U.S., Japan Team Measures Single-Molecule Machines in Action
A multidisciplinary team of researchers from the U.S. and Japan may have pierced the veil around interactions of functional molecules, paving the way for molecular devices, display technologies, and "artificial muscles" in nanoelectromechanical devices.
The U.S, Japan team studied movement of single-molecules of rotaxane. Images shows movement of ring to different stations along the rod.
Rotaxanes are tiny, mechanically interlocked structures that consist of a dumbell-shaped molecule whose rod section is encircled by a ring. These structures behave as molecular "machines," with the ring moving along the rod from one station to another when stimulated by a chemical reaction, light or acidity.
But before scientists and commercial firms can tap the potential of these molecular machines, they need to better understand and to measure their function at the nanoscale.

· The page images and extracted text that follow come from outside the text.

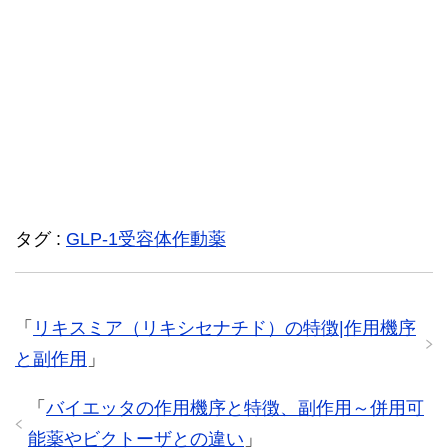
タグ :
GLP-1受容体作動薬
「
リキスミア（リキシセナチド）の特徴|作用機序
と副作用
」
「
バイエッタの作用機序と特徴、副作用～併用可
能薬やビクトーザとの違い
」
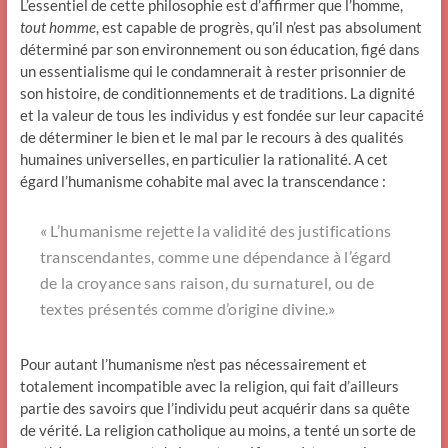
L’essentiel de cette philosophie est d’affirmer que l’homme,
tout homme
, est capable de progrès, qu’il n’est pas absolument
déterminé par son environnement ou son éducation, figé dans
un essentialisme qui le condamnerait à rester prisonnier de
son histoire, de conditionnements et de traditions. La dignité
et la valeur de tous les individus y est fondée sur leur capacité
de déterminer le bien et le mal par le recours à des qualités
humaines universelles, en particulier la rationalité. A cet
égard l’humanisme cohabite mal avec la transcendance :
« L’humanisme rejette la validité des justifications
transcendantes, comme une dépendance à l’égard
de la croyance sans raison, du surnaturel, ou de
textes présentés comme d’origine divine.»
Pour autant l’humanisme n’est pas nécessairement et
totalement incompatible avec la religion, qui fait d’ailleurs
partie des savoirs que l’individu peut acquérir dans sa quête
de vérité. La religion catholique au moins, a tenté un sorte de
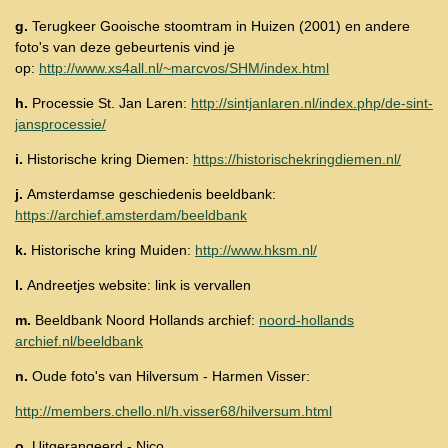
g.
Terugkeer Gooische stoomtram in Huizen (2001) en andere
foto's van deze gebeurtenis vind je
op:
http://www.xs4all.nl/~marcvos/SHM/index.html
h.
Processie St. Jan Laren:
http://sintjanlaren.nl/index.php/de-sint-
jansprocessie/
i.
Historische kring Diemen:
https://historischekringdiemen.nl/
j.
Amsterdamse geschiedenis beeldbank:
https://archief.amsterdam/beeldbank
k.
Historische kring Muiden:
http://www.hksm.nl/
l.
Andreetjes website:
link is vervallen
m.
Beeldbank Noord Hollands archief:
noord-hollands
archief.nl/beeldbank
n.
Oude foto's van Hilversum - Harmen Visser:
http://members.chello.nl/h.visser68/hilversum.html
o.
Uitgerangeerd - Nico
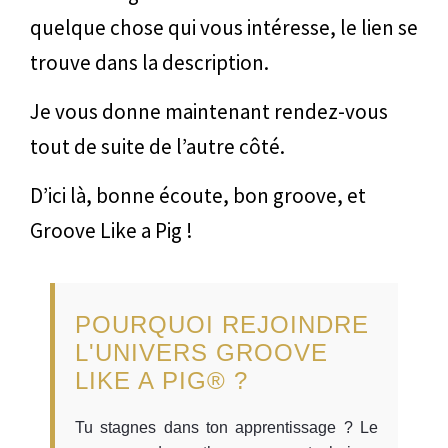
quelque chose qui vous intéresse, le lien se
trouve dans la description.
Je vous donne maintenant rendez-vous
tout de suite de l’autre côté.
D’ici là, bonne écoute, bon groove, et
Groove Like a Pig !
POURQUOI REJOINDRE
L'UNIVERS GROOVE
LIKE A PIG® ?
Tu stagnes dans ton apprentissage ? Le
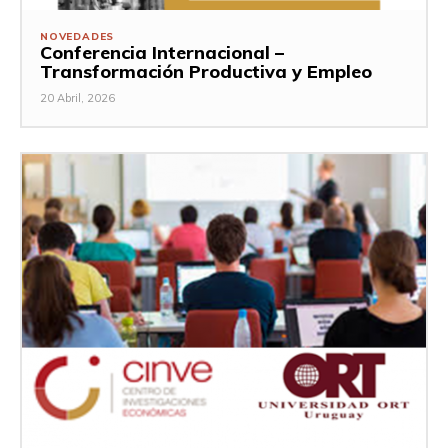
NOVEDADES
Conferencia Internacional –
Transformación Productiva y Empleo
20 Abril, 2026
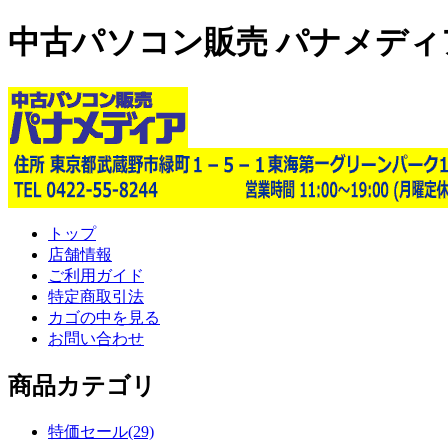
中古パソコン販売 パナメディ
トップ
店舗情報
ご利用ガイド
特定商取引法
カゴの中を見る
お問い合わせ
商品カテゴリ
特価セール(29)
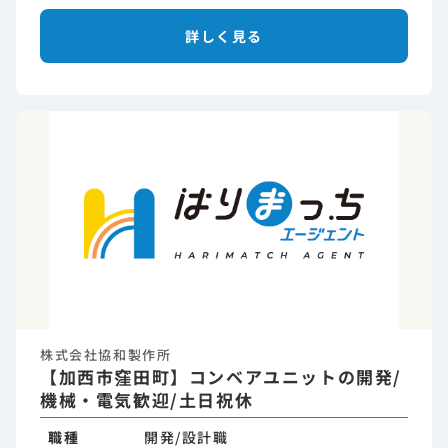
詳しく見る
株式会社協和製作所
【加西市窪田町】コンベアユニットの開発/
機械・電気歓迎/土日祝休
職種
開発/設計職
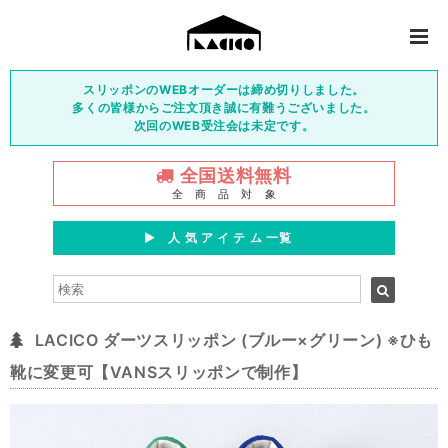
スリッポンのWEBオーダーは締め切りしました。
多くの皆様からご注文頂き誠に有難うございました。
次回のWEB受注会は未定です。
全国送料無料
全 商 品 対 象
▶︎ 人 気 ア イ テ ム 一覧
LACICO ダーツスリッポン (ブルー×グリーン) ※ひも
靴に変更可【VANSスリッポンで制作】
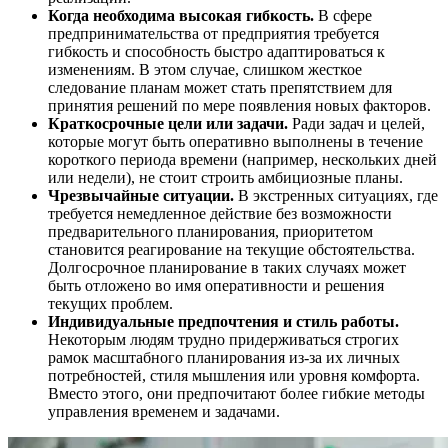
Когда необходима высокая гибкость.
В сфере
предпринимательства от предприятия требуется
гибкость и способность быстро адаптироваться к
изменениям. В этом случае, слишком жесткое
следование планам может стать препятствием для
принятия решений по мере появления новых факторов.
Краткосрочные цели или задачи.
Ради задач и целей,
которые могут быть оперативно выполнены в течение
короткого периода времени (например, нескольких дней
или недели), не стоит строить амбициозные планы.
Чрезвычайные ситуации.
В экстренных ситуациях, где
требуется немедленное действие без возможности
предварительного планирования, приоритетом
становится реагирование на текущие обстоятельства.
Долгосрочное планирование в таких случаях может
быть отложено во имя оперативности и решения
текущих проблем.
Индивидуальные предпочтения и стиль работы.
Некоторым людям трудно придерживаться строгих
рамок масштабного планирования из-за их личных
потребностей, стиля мышления или уровня комфорта.
Вместо этого, они предпочитают более гибкие методы
управления временем и задачами.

Previous methods for observing the workings of these molecules have used chemical measurements in solution or looked at studying collections of the molecules attached to a surface. But these approaches were not able to provide researchers a detailed picture of how these molecules function in environments that would be relevant to molecular-device operation.
Looking Into the Single-Molecule Machine
The team is led by Paul Weiss from UCLA and Fraser Stoddart from Northwestern University.
Paul Weiss, distinguished professor of chemistry and biochemistry, holds UCLA's Fred Kavli Chair in Nanosystems Sciences and is director of the California NanoSystems Institute (CNSI) at UCLA. Fraser Stoddart is the Board of Trustees Professor of Chemistry and director of the Center for the Chemistry of Integrated Systems (CCIS) at Northwestern University.
The team developed a molecular design that firmly attached rotaxanes to a surface. This approach enabled the team to examine individual rotaxanes in their native environment using a scanning tunneling microscope (STM). As a result, the team was able to record station changes by the rotaxanes' rings along their rods in response to electrochemical signals.
The work was funded by the National Science Foundation, the Semiconductor Research Corporation and the Kavli Foundation. The team's findings are published in the journal ACS Nano.